Recommended For Further Reading
AI is changing the workforce, not just the work
AI hasn’t broken the consulting pyramid overnight. It is changing the economics that allowed that pyramid to work.
And that creates a bigger challenge than adopting better technology.
Consulting firms increasingly need a workforce model built for a world where routine output is easier to produce, expertise is harder to scale, and the ability to put the right skills in the right place can directly affect delivery and margin.
That’s why AI itself is unlikely to be the lasting competitive advantage. The stronger advantage is an organization that knows how to combine AI with human judgment, skills, knowledge, and accountability.
FAQs
The consulting pyramid is the traditional structure through which firms organize junior professionals, managers, and senior experts. It has historically supported both the economics of consulting delivery and the development of future specialists, with junior team members handling much of the research, analysis, drafting, and project preparation.
AI is changing the consulting pyramid by accelerating the automation of routine tasks traditionally handled by junior consultants. This can reduce the time needed to produce baseline work while increasing the value of specialist judgment, customer context, verification, and accountability.
Leverage compression is the reduction in junior-level effort that has historically helped consulting firms scale senior expertise across more engagements. As AI takes on more routine work, firms may need fewer hours of junior effort to produce an initial output, changing the economics behind traditional staffing models.

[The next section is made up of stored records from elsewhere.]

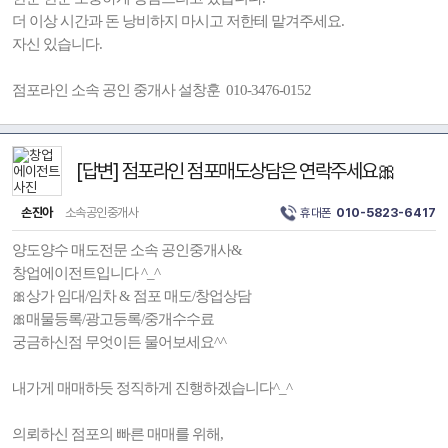
더 이상 시간과 돈 낭비하지 마시고 저한테 맡겨주세요.
자신 있습니다.
점포라인 소속 공인 중개사 설창훈 010-3476-0152
[답변] 점포라인 점포매도상담은 연락주세요🎀
손진아
소속공인중개사
휴대폰
010-5823-6417
양도양수 매도전문 소속 공인중개사&
창업에이전트입니다 ^_^
🎀상가 임대/임차 & 점포 매도/창업상담
🎀매물등록/광고등록/중개수수료
궁금하신점 무엇이든 물어보세요^^
내가게 매매하듯 정직하게 진행하겠습니다^_^
의뢰하신 점포의 빠른 매매를 위해,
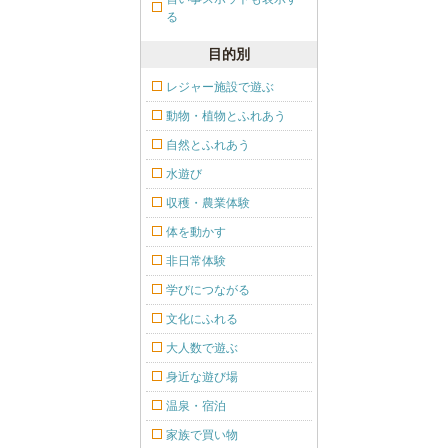
る
目的別
レジャー施設で遊ぶ
動物・植物とふれあう
自然とふれあう
水遊び
収穫・農業体験
体を動かす
非日常体験
学びにつながる
文化にふれる
大人数で遊ぶ
身近な遊び場
温泉・宿泊
家族で買い物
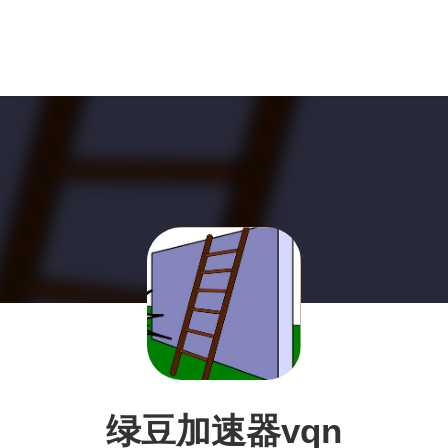
绿豆加速器vqn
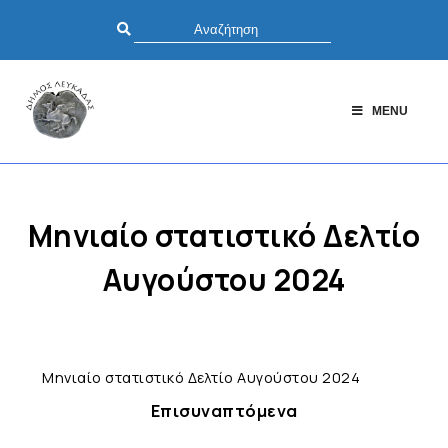
MENU
Μηνιαίο στατιστικό Δελτίο
Αυγούστου 2024
Μηνιαίο στατιστικό Δελτίο Αυγούστου 2024
Επισυναπτόμενα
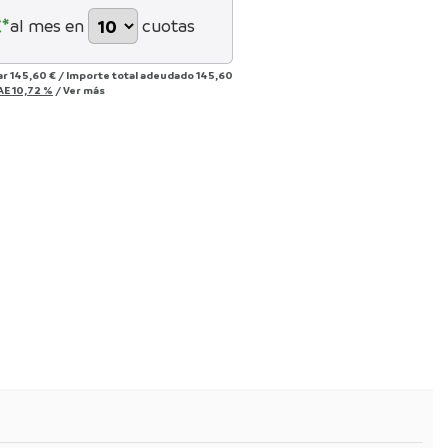
*
al mes en
cuotas
ar
145,60 €
/
Importe total adeudado
145,60
AE
10,72 %
/
Ver más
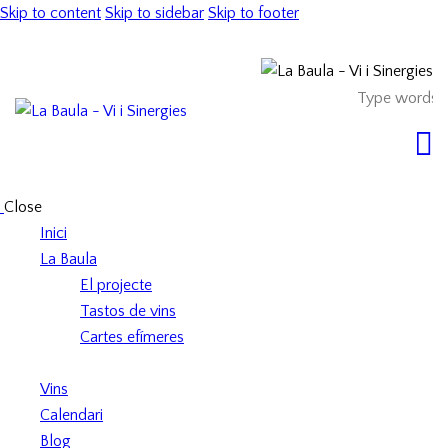
Skip to content
Skip to sidebar
Skip to footer
Close
Inici
La Baula
El projecte
Tastos de vins
Cartes efímeres
Vins
Calendari
Blog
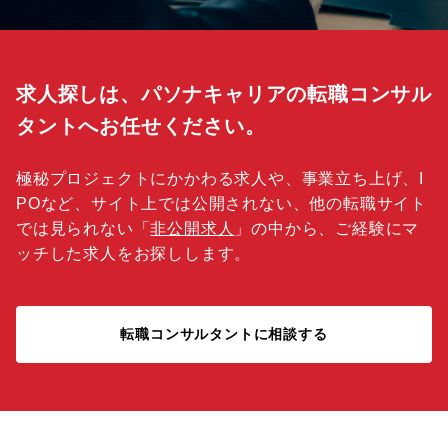
求人探しは、パソナキャリアの転職コンサル
タントへお任せください。
極秘プロジェクトにかかわる求人や、事業立ち上げ、I
POなど、サイト上では公開されない、他の転職サイト
では見られない「
非公開求人
」の中から、ご経験にマ
ッチした求人をお探しします。
転職コンサルタントに相談する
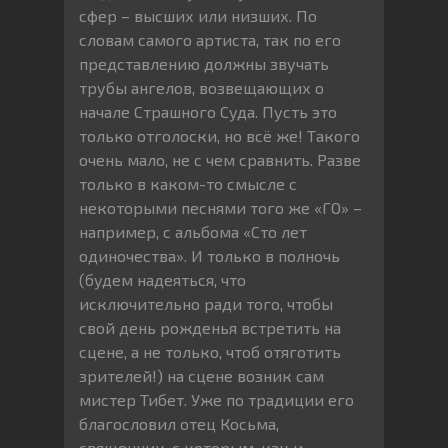
сфер – высших или низших. По
словам самого артиста, так по его
представлению должны звучать
трубы ангелов, возвещающих о
начале Страшного Суда. Пусть это
только отголоски, но всё же! Такого
очень мало, не с чем сравнить. Разве
только в каком-то смысле с
некоторыми песнями того же «ГО» –
например, с альбома «Сто лет
одиночества». И только в полночь
(будем надеяться, что
исключительно ради того, чтобы
свой день рожденья встретить на
сцене, а не только, чтоб отяготить
зрителей!) на сцене возник сам
мистер Тибет. Уже по традиции его
благословил отец Косьма,
священник, с которым, как и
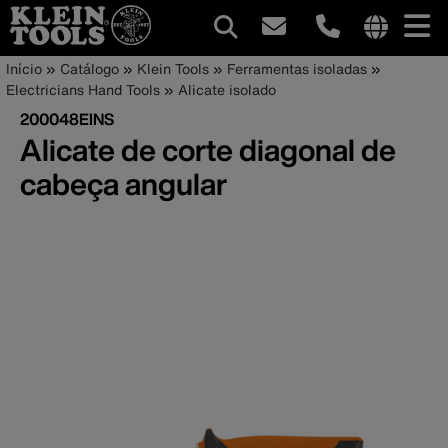
Navegação
Internationa
Trilha
Pular
Início
Catálogo
Klein Tools
Ferramentas isoladas
site
para
Electricians Hand Tools
Alicate isolado
principal
de
links
o
200048EINS
menu
conteúdo
navegação
Alicate de corte diagonal de
principal
cabeça angular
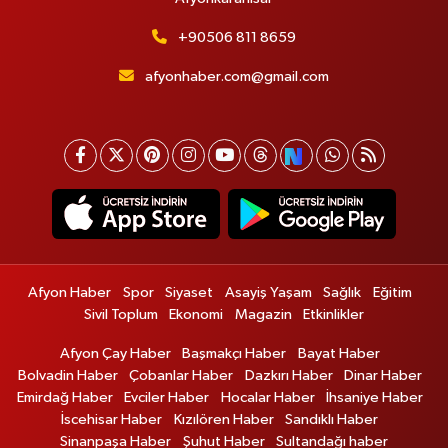
+90506 811 8659
afyonhaber.com@gmail.com
Afyon Haber
Spor
Siyaset
Asayiş Yaşam
Sağlık
Eğitim
Sivil Toplum
Ekonomi
Magazin
Etkinlikler
Afyon Çay Haber
Başmakçı Haber
Bayat Haber
Bolvadin Haber
Çobanlar Haber
Dazkırı Haber
Dinar Haber
Emirdağ Haber
Evciler Haber
Hocalar Haber
İhsaniye Haber
İscehisar Haber
Kızılören Haber
Sandıklı Haber
Sinanpaşa Haber
Şuhut Haber
Sultandağı haber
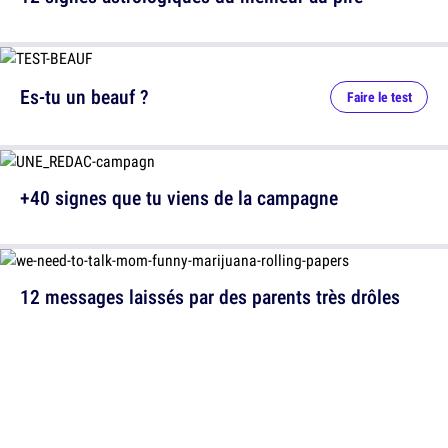
Es-tu un beauf ?
Faire le test
+40 signes que tu viens de la campagne
12 messages laissés par des parents très drôles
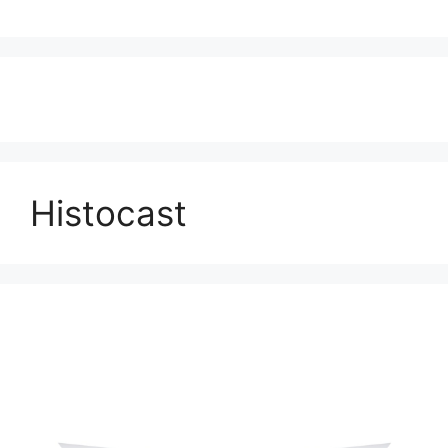
Histocast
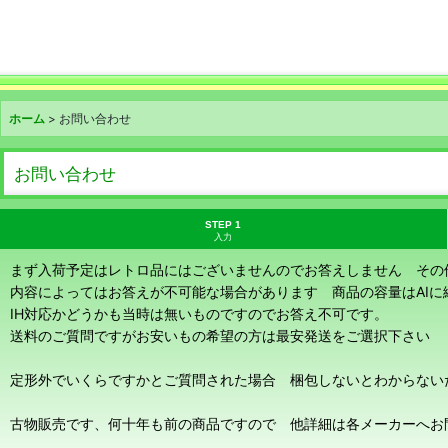
ホーム
>
お問い合わせ
お問い合わせ
STEP 1
入力
まず入荷予定はレトロ品にはございませんのでお答えしません その
内容によってはお答えが不可能な場合があります 商品の容量はAI
IH対応かどうかも当時は無いものですのでお答え不可です。
送料のご質問ですがお安いもの希望の方は最安発送をご選択下さい
定形外でいくらですかとご質問された場合 梱包しないとわからない
古物販売です、何十年も前の商品ですので 他詳細は各メーカーへお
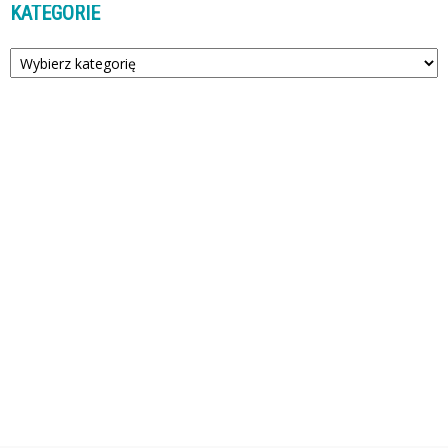
KATEGORIE
Kategorie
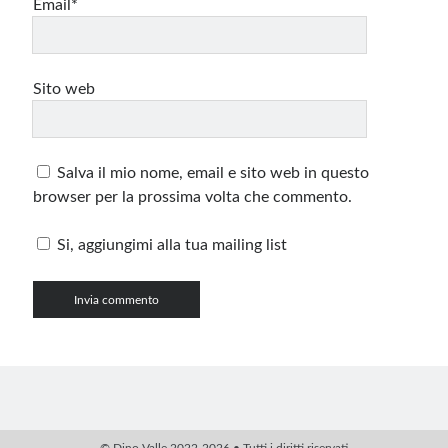
Email*
Sito web
Salva il mio nome, email e sito web in questo
browser per la prossima volta che commento.
Si, aggiungimi alla tua mailing list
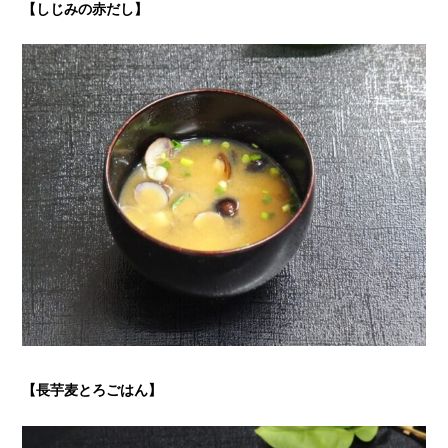
【しじみの赤だし
】
【長芋麦とろごはん
】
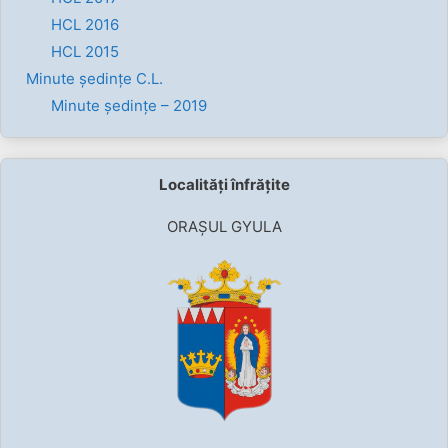
HCL 2016
HCL 2015
Minute ședințe C.L.
Minute ședințe – 2019
Localități înfrățite
ORAȘUL GYULA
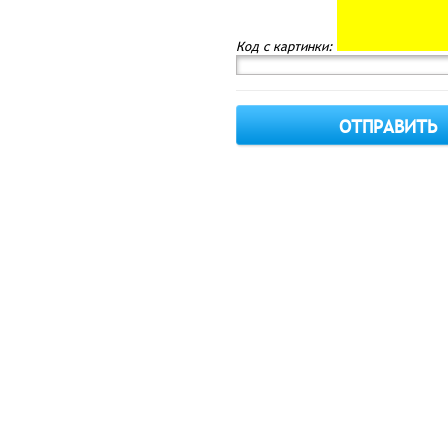
Код с картинки:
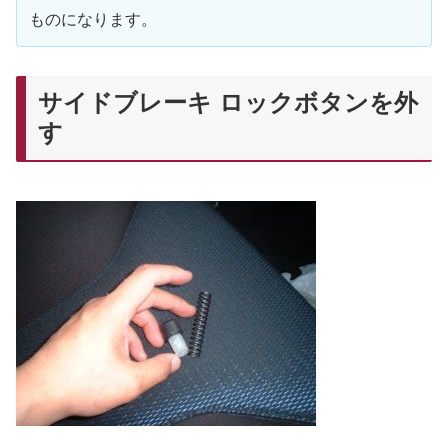
ものになります。
サイドブレーキ ロックボタンを外
す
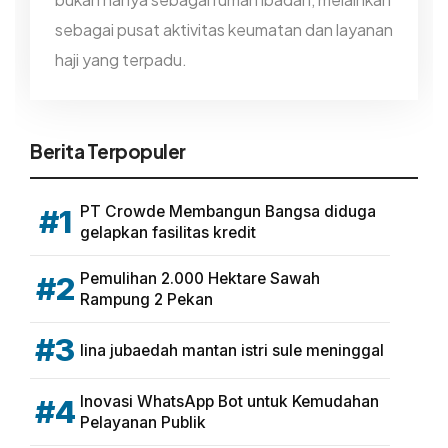
sebagai pusat aktivitas keumatan dan layanan
haji yang terpadu.
Berita Terpopuler
PT Crowde Membangun Bangsa diduga
#1
gelapkan fasilitas kredit
Pemulihan 2.000 Hektare Sawah
#2
Rampung 2 Pekan
#3
lina jubaedah mantan istri sule meninggal
Inovasi WhatsApp Bot untuk Kemudahan
#4
Pelayanan Publik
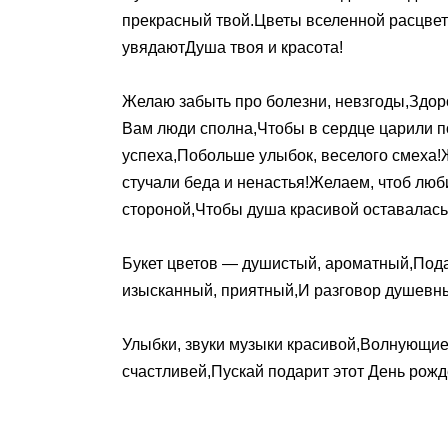
прекрасный твой.Цветы вселенной расцвет
увядаютДуша твоя и красота!
Желаю забыть про болезни, невзгоды,Здор
Вам люди сполна,Чтобы в сердце царили п
успеха,Побольше улыбок, веселого смеха!
стучали беда и ненастья!Желаем, чтоб люб
стороной,Чтобы душа красивой оставалась
Букет цветов — душистый, ароматный,Под
изысканный, приятный,И разговор душев
Улыбки, звуки музыки красивой,Волнующие 
счастливей,Пускай подарит этот День рожд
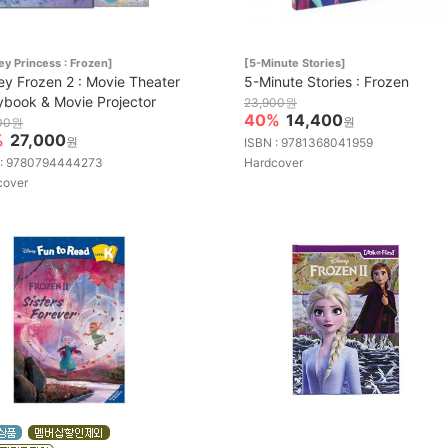
ey Princess : Frozen]
[5-Minute Stories]
ey Frozen 2 : Movie Theater
5-Minute Stories : Frozen
ybook & Movie Projector
23,900원
40%
14,400
원
00원
%
27,000
원
ISBN : 9781368041959
 : 9780794444273
Hardcover
cover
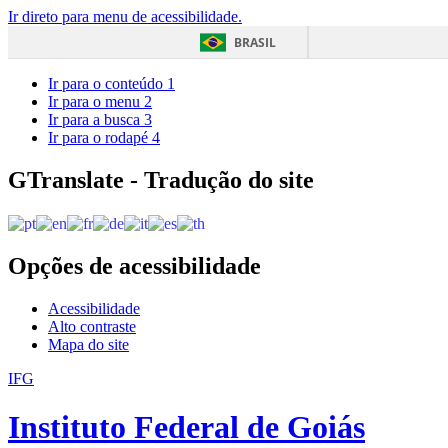
Ir direto para menu de acessibilidade.
BRASIL
Ir para o conteúdo
1
Ir para o menu
2
Ir para a busca
3
Ir para o rodapé
4
GTranslate - Tradução do site
Opções de acessibilidade
Acessibilidade
Alto contraste
Mapa do site
IFG
Instituto Federal de Goiás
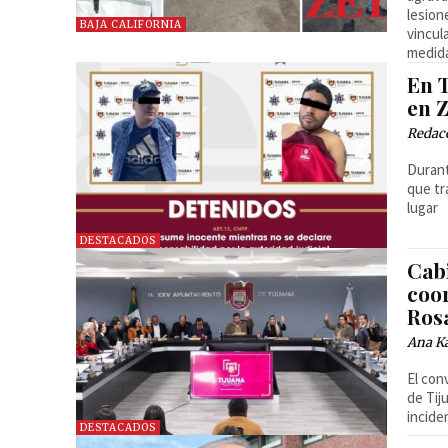
lesion
BAJA CALIFORNIA
vincul
medida
En T
en 
Redac
Durant
que tr
lugar
DESTACADOS
Cab
coo
Rosa
Ana Ka
El con
de Tij
incide
DESTACADOS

AI is unlikely to replace junior consultants outright, but it is changing the work they do and how they develop. When AI handles more research, drafting, and first-pass analysis, firms can create more deliberate ways for early-career professionals to build judgment, practice, and customer understanding.
Consulting firms can avoid an apprenticeship crisis by identifying the skills traditional junior work helped develop, then creating structured opportunities to build them in new ways. This can include coaching, expert shadowing, realistic casework, source-verification exercises, and assignments that require people to evaluate and improve AI-assisted work.